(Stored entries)
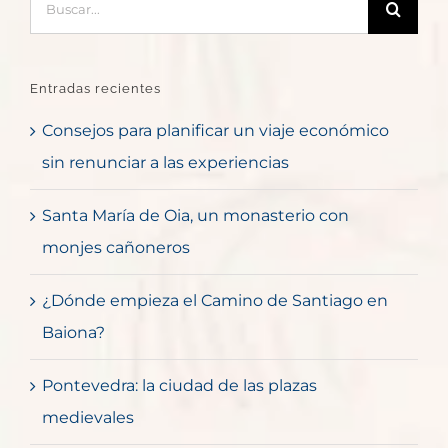
Entradas recientes
Consejos para planificar un viaje económico
sin renunciar a las experiencias
Santa María de Oia, un monasterio con
monjes cañoneros
¿Dónde empieza el Camino de Santiago en
Baiona?
Pontevedra: la ciudad de las plazas
medievales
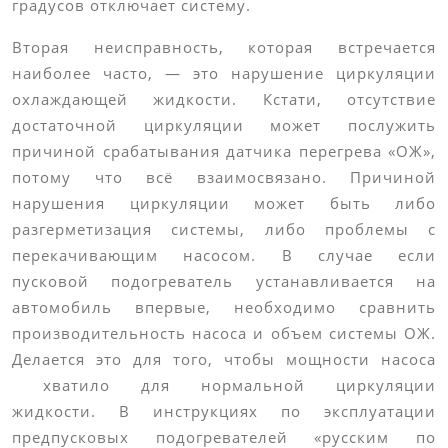
градусов отключает систему.
Вторая неисправность, которая встречается
наиболее часто, ― это нарушение циркуляции
охлаждающей жидкости. Кстати, отсутствие
достаточной циркуляции может послужить
причиной срабатывания датчика перегрева «ОЖ»,
потому что всё взаимосвязано. Причиной
нарушения циркуляции может быть либо
разгерметизация системы, либо проблемы с
перекачивающим насосом. В случае если
пусковой подогреватель устанавливается на
автомобиль впервые, необходимо сравнить
производительность насоса и объем системы ОЖ.
Делается это для того, чтобы мощности насоса
хватило для нормальной циркуляции
жидкости.
В инструкциях по эксплуатации
предпусковых подогревателей «русским по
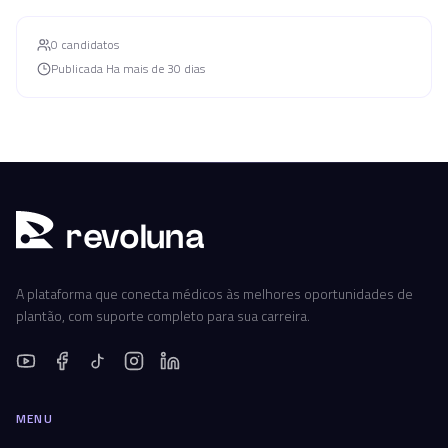
0
candidato
s
Publicada
Ha mais de 30 dias
r
ev
oluna
A plataforma que conecta médicos às melhores oportunidades de
plantão, com suporte completo para sua carreira.
MENU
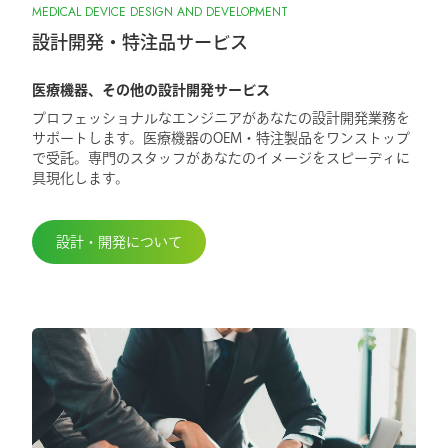
MEDICAL DEVICE DESIGN AND DEVELOPMENT
設計開発・特注品サービス
医療機器、その他の設計開発サービス
プロフェッショナルなエンジニアがあなたの設計開発業務を
サポートします。医療機器のOEM・特注製品をワンストップ
で受託。専門のスタッフがあなたのイメージをスピーディに
具現化します。
設計・開発について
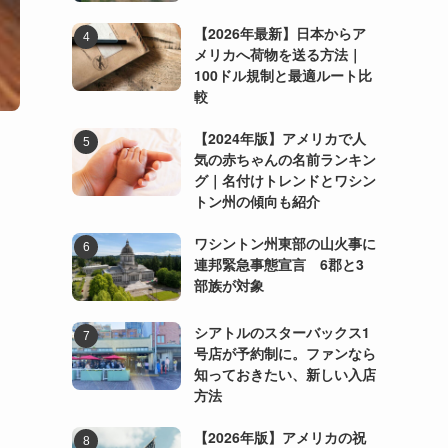
【2026年最新】日本からア
メリカへ荷物を送る方法｜
100ドル規制と最適ルート比
較
【2024年版】アメリカで人
気の赤ちゃんの名前ランキン
グ｜名付けトレンドとワシン
トン州の傾向も紹介
ワシントン州東部の山火事に
連邦緊急事態宣言 6郡と3
部族が対象
シアトルのスターバックス1
号店が予約制に。ファンなら
知っておきたい、新しい入店
方法
【2026年版】アメリカの祝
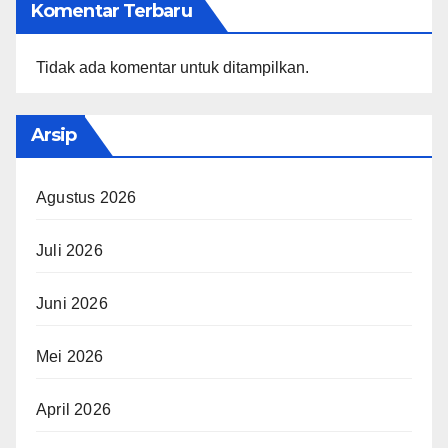
Komentar Terbaru
Tidak ada komentar untuk ditampilkan.
Arsip
Agustus 2026
Juli 2026
Juni 2026
Mei 2026
April 2026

TASK PROMPT
Go to the line that contains "Pontevedra: la ciudad de las plazas" and copy it and every line after it through the end of the entries, exactly, without the pictures.

YOUR SOLUTION
Pontevedra: la ciudad de las plazas
medievales
градусов отключает систему.
Вторая неисправность, которая встречается
наиболее часто, ― это нарушение циркуляции
охлаждающей жидкости. Кстати, отсутствие
достаточной циркуляции может послужить
причиной срабатывания датчика перегрева «ОЖ»,
потому что всё взаимосвязано. Причиной
нарушения циркуляции может быть либо
разгерметизация системы, либо проблемы с
перекачивающим насосом. В случае если
пусковой подогреватель устанавливается на
автомобиль впервые, необходимо сравнить
производительность насоса и объем системы ОЖ.
Делается это для того, чтобы мощности насоса
хватило для нормальной циркуляции
жидкости.
В инструкциях по эксплуатации
предпусковых подогревателей «русским по
0
candidato
s
Publicada
Ha mais de 30 dias
r
ev
oluna
A plataforma que conecta médicos às melhores oportunidades de
plantão, com suporte completo para sua carreira.
MENU
MEDICAL DEVICE DESIGN AND DEVELOPMENT
設計開発・特注品サービス
医療機器、その他の設計開発サービス
プロフェッショナルなエンジニアがあなたの設計開発業務を
サポートします。医療機器のOEM・特注製品をワンストップ
で受託。専門のスタッフがあなたのイメージをスピーディに
具現化します。
設計・開発について
【2026年最新】日本からア
メリカへ荷物を送る方法｜
100ドル規制と最適ルート比
較
【2024年版】アメリカで人
気の赤ちゃんの名前ランキン
グ｜名付けトレンドとワシン
トン州の傾向も紹介
ワシントン州東部の山火事に
連邦緊急事態宣言 6郡と3
部族が対象
シアトルのスターバックス1
号店が予約制に。ファンなら
知っておきたい、新しい入店
方法
【2026年版】アメリカの祝
Komentar Terbaru
Tidak ada komentar untuk ditampilkan.
Arsip
Agustus 2026
Juli 2026
Juni 2026
Mei 2026
April 2026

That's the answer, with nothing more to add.